I am pretty sure that people on this board were in similiar situation as me, before..please share your opinions...and experiences..


----------



## roadwreck (Aug 6, 2009)

legend has it that you can pass the Transportation depth with nothing more then a 6 minute solutions and an abacus...


----------



## roadwreck (Aug 6, 2009)

...seriously though, I'd say stick with whichever discipline you feel most comfortable and confident in. If you are only working the problems in the CERM then I think you'll find that all the problems, no matter which discipline you are working on, are longer and more in depth then you can be expected to solve in 6 minutes. The same goes for the "easy" transportation questions. I found that all the practice problems in the Lindeburg books to be much more in depth then you find on the actual exam.


----------



## maryannette (Aug 6, 2009)

^

I agree. Stick with the discipline that you are comfortable with.


----------



## Vishal (Aug 6, 2009)

Stick with your field unless you want to verify if the Transportation Depth is really easier to pass or not. Seriously, this myth needs to be busted (EB.com Mythbusters anyone?).

From what I have heard, Transportation Depth is getting tougher with each administration for the past 3 exams concentrating a lot on traffic fundamentals and other related stuff that you will encounter on the daily basis at work. It's not about solving some curve problems anymore.

Lindeberg practice problems, 6-minute solutions, etc. include lengthy problems. The idea is to get you familiar with several concepts in one problem. In the exam, you may be asked any piece of those "lengthy" problems so you should be fine as long as you are prepared. I have not heard of time crunch from someone who was well prepared.

Let us know what you find out.


----------



## nojo (Aug 6, 2009)

The water/enviro section didn't seem to be that much of a problem as far as time is concerned. I just took it in april and there seemed to be a good balance. Some of them were more involved and took more than 6 minutes but a lot of the other questions were quite short and took under 3 minutes.

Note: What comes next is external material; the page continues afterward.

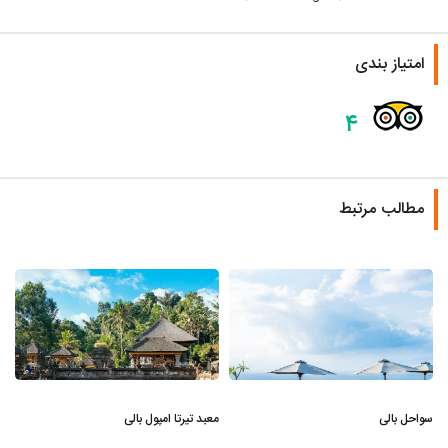
امتیاز بندی
۴
مطالب مرتبط
سواحل بالی
معبد تیرتا امپول بالی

If you are studying the harder in depth water problems you should be fine.


----------



## Isar (Aug 6, 2009)

Spyderman said:


> I have been studying for the Water Resources depth for the last two weeks. I am using CERM extensively, but feeling that the problems are either too long or too difficult to solve fro 6-minutes test questions. My area of specialty in school was Drainage (Hydraulics and Hydrology). I currently work in a drainage group doing mostly Transportation drainage design, but neve ran into such lengthly and difficult problems. I understand most of the problem strategy, but fear that I may run out of time solving these problems come exam day. This is my first and hopefully last time taking the exam.
> I heard that the Transportation depth is a bit easier, based on the fact that most of the problems are from either the HCM, MUTCD, Roadside design, ITE trip gen, etc (manuals and charts look-up and basic computation). I know that people here will probably say don't fall for the " it's easier than the other depth", but come on; how hard can the Transportation depth be. Furthermore I have all the references at my disposal in my office. Any thoughts, comments is welcome..
> 
> BTW I did got an "A" in Traffic and Transportation engineer classes, if that's worth anything, for starters
> ...


 before when they had just one passing score, instead of 5 different passing scores depending on the depth, many people would tell me that water was the easiest to pass, with structures the hardest


----------



## Calixico (Aug 7, 2009)

Isar said:


> before when they had just one passing score, instead of 5 different passing scores depending on the depth, many people would tell me that water was the easiest to pass, with structures the hardest



Thanks guys. Appreciate all the inputs. Maybe it's just the the nervousness setting in as a first time test taker. This test is too broad, even with the NCEES outline, Very few problems in this W.R section of the CERM, I can solve in the given 6 minutes. I haven't started on Transportation yet, so we'll see if what was thinking now about the Transpo module, will be the same then.


----------



## ganesh (Aug 11, 2009)

This is really a myth. To go for the transportation session in the afternoon you need to have a good knowledge of transportation. they ask questions from all over the place. if you don't know what are they asking and where to get that from they you are bound to guess and get it wrong.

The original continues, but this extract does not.